Histograms tell the Optimizer about the distribution of data within a column. By default (without a histogram), the Optimizer assumes a uniform distribution of rows across the distinct values in a column. Therefore, the Optimizer calculates the cardinality (number of rows returned) for an equality predicate by dividing the total number of rows in the table by the number of distinct values in the column used in the equality predicate.
If the data distribution in that column is not uniform
(i.e., a data skew exists) then the cardinality estimate will be
incorrect.
In order to accurately reflect a non-uniform data distribution, a
histogram is required on the column. The presence of a histogram
changes the formula used by the Optimizer to estimate the
cardinality, and allows it to generate a more accurate execution
plan.
A histogram sorts values into "buckets," as you might sort coins
into buckets.
The database has to scan the table and read the values
in the column to build the histogram.
The real purpose of adding a histogram to table is, to give the
more information to optimizer to come up with a better plan.
If no histograms are present, the CBO assumes an even distribution
of data. Histograms tell the CBO when data is not evenly
distributed, and can help the CBO to estimate the number of rows
returned from a table join (called "cardinality").
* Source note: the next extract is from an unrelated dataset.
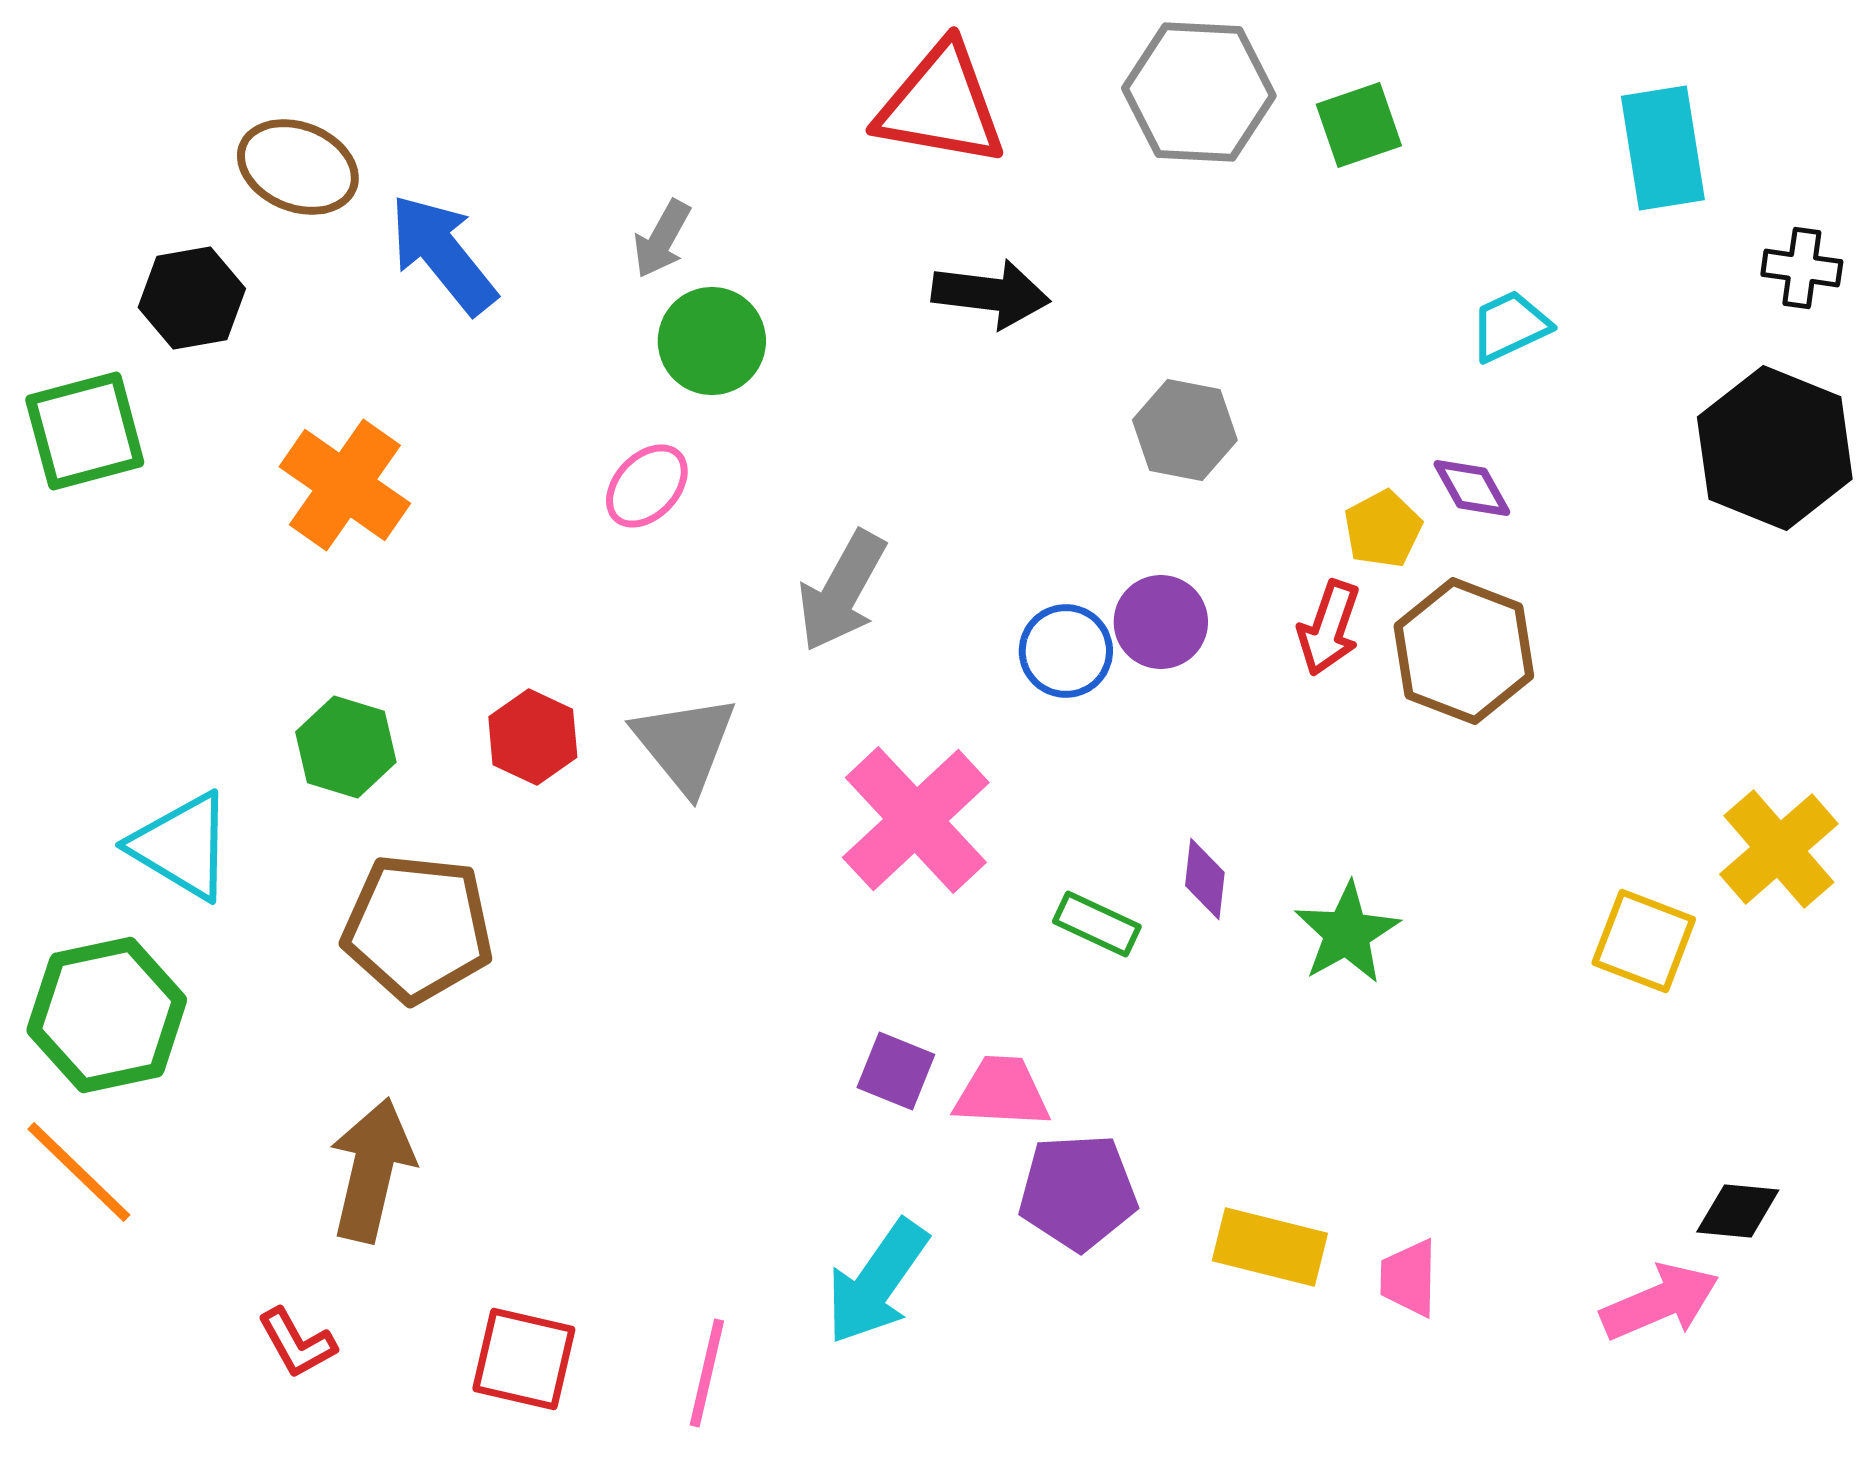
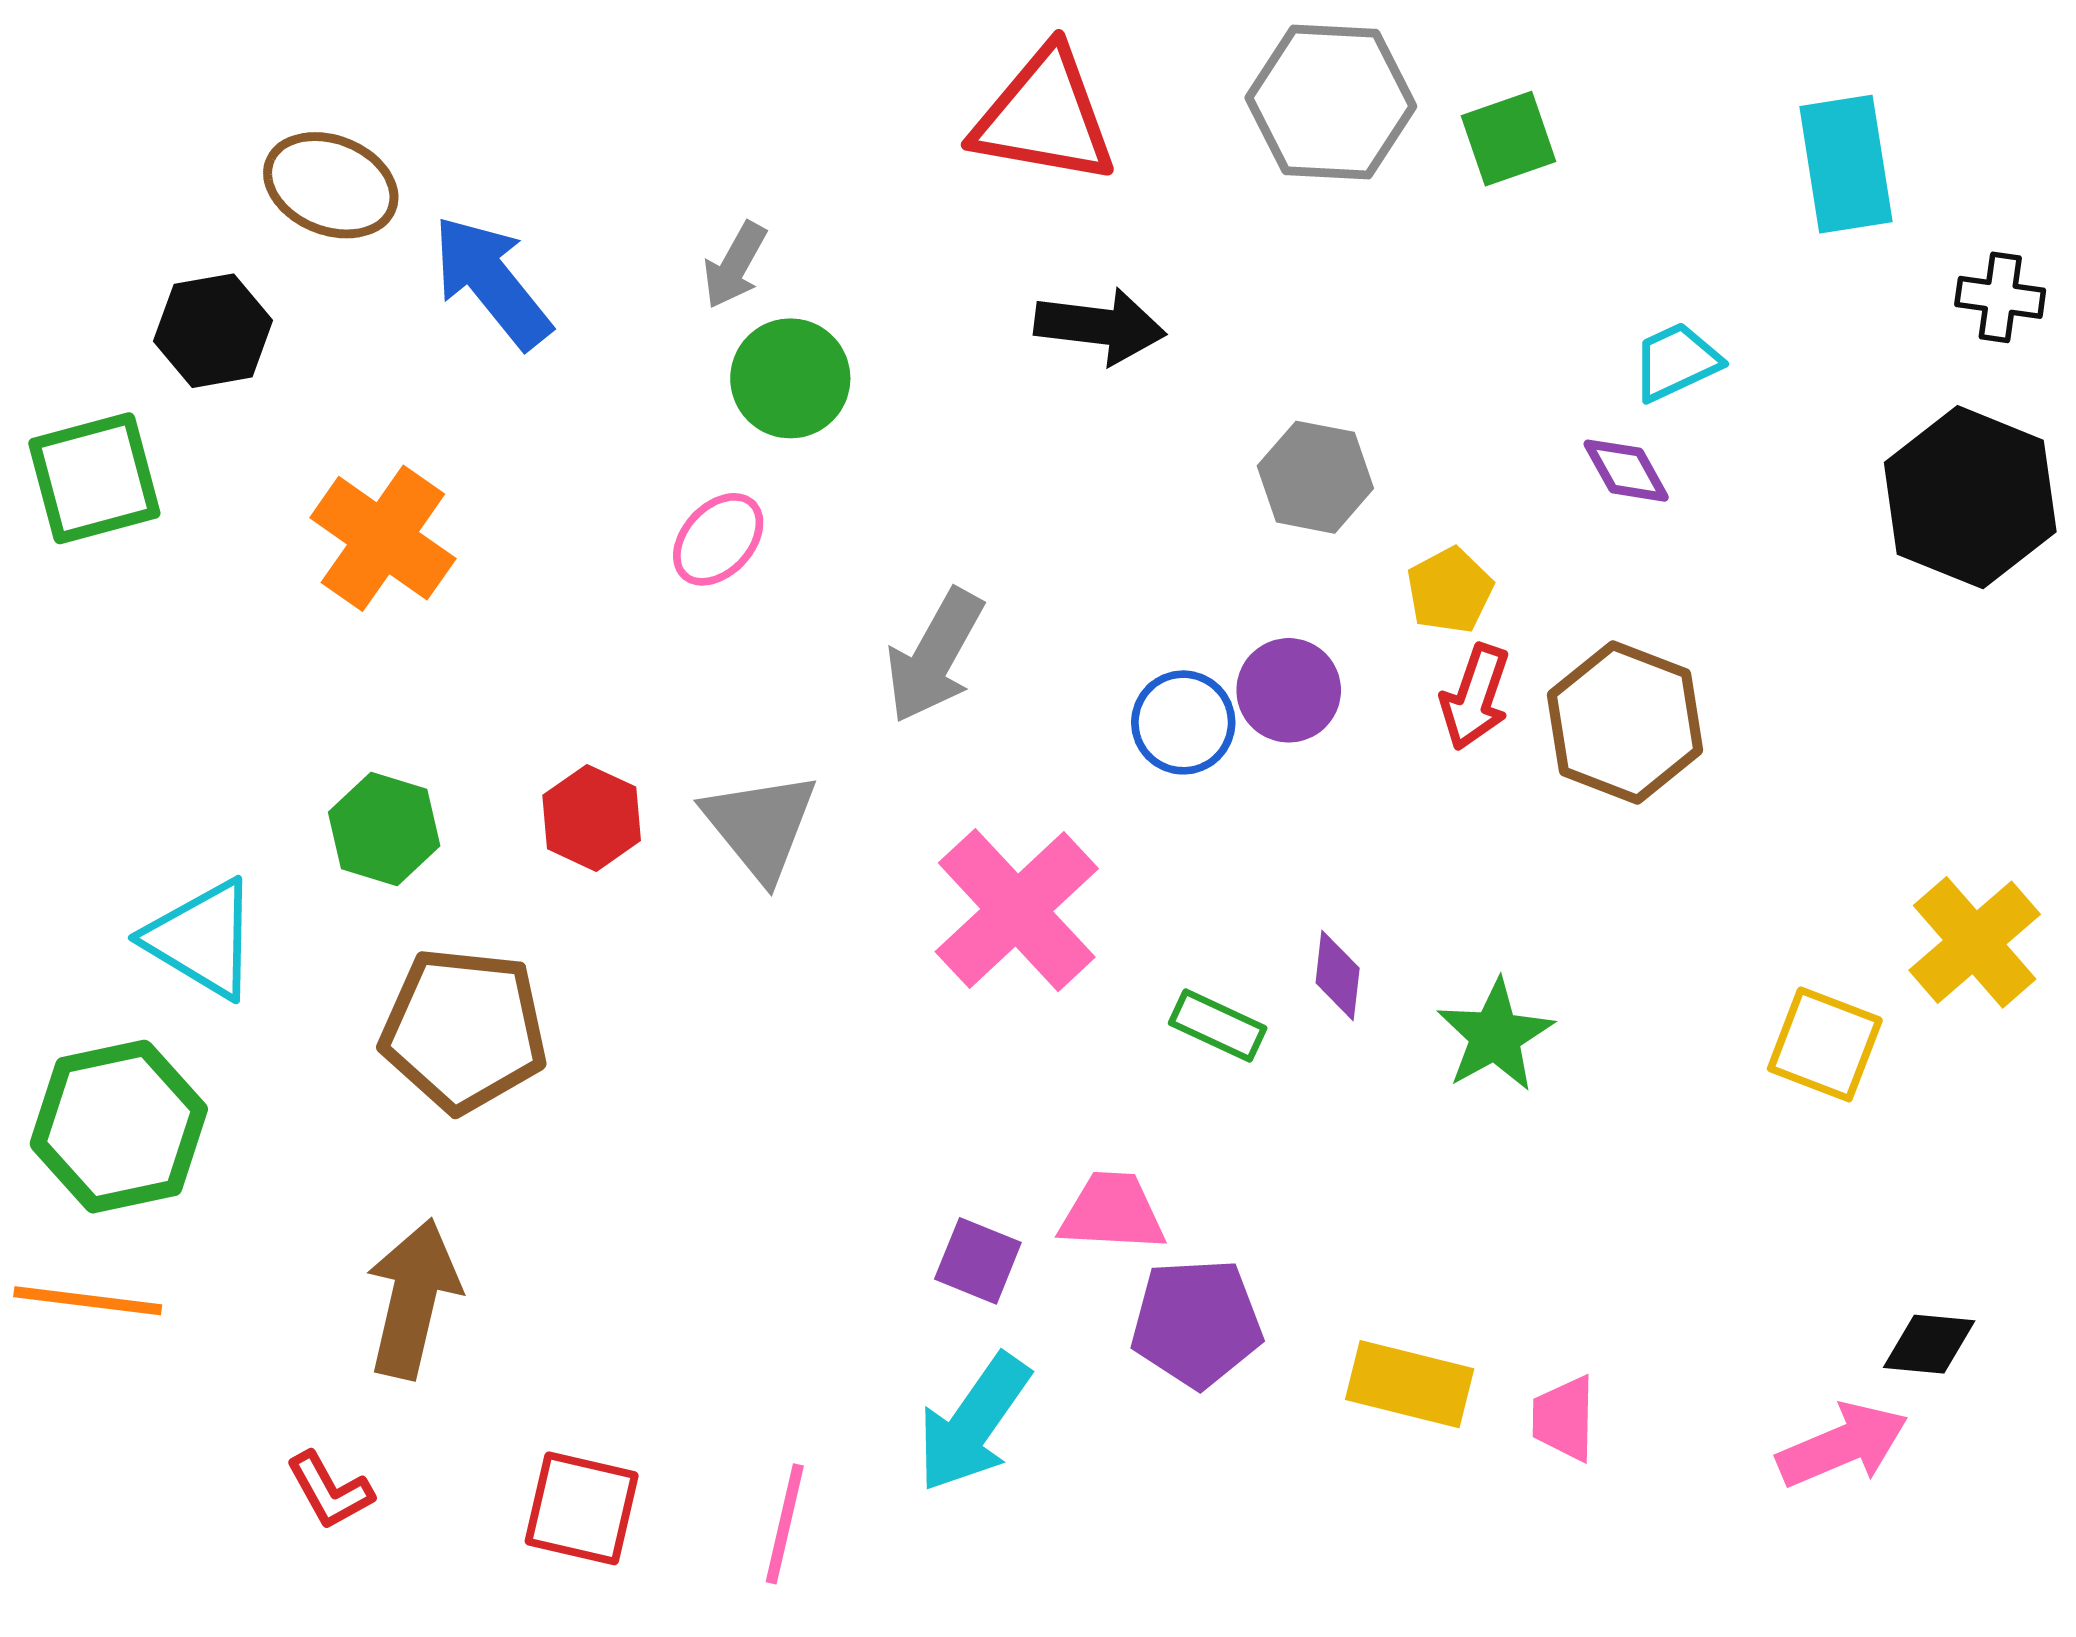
purple diamond: (1472, 488) -> (1626, 471), moved
yellow pentagon: (1383, 529) -> (1450, 590), moved
purple square: (896, 1071) -> (978, 1261), moved
orange line: (79, 1172) -> (88, 1301), turned -37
Data skew: Skew is defined like uneven data distribution in
column. Large variations in the number of duplicate values in a
column.
For example, a California-based book store ships 95% of the books
to California, 4% to Oregon, and 1% to Nevada. The book orders
table has 300,000 rows. A table column stores the state to which
orders are shipped. A user queries the number of books shipped to
Oregon. Without a histogram, the optimizer assumes an even
distribution of 300000/3 (Number of Distinct Vaues (NDV) is 3),
estimating cardinality at 100,000 rows. With this estimate, the
optimizer chooses a full table scan. With a histogram, the
optimizer calculates that 4% of the books are shipped to Oregon,
and chooses an index scan.
Type of Histograms
Based on the NDV and the distribution of the data, the database
chooses the type of histogram to create. (In some cases, when
creating a histogram, the database samples an internally
predetermined number of rows.) The types of histograms are as
follows:
The database view DBA_TAB_COL_STATISTICS or
USER_TAB_COL_STATISTICS has a column called HISTOGRAM.
- HEIGHT BALANCED - Height Based : Each bucket
has same number of values, skewed values occupy more buckets
- FREQUENCY - Value Based: Each key has
its own number of records
- TOP FREQUENCY HISTOGRAMS
- HYBRID HISTOGRAMS
- NONE - No histogram present for the
column
Note: Frequency histograms are more precise than Height Balanced
histograms.
Let's create a quick test so we can see this better.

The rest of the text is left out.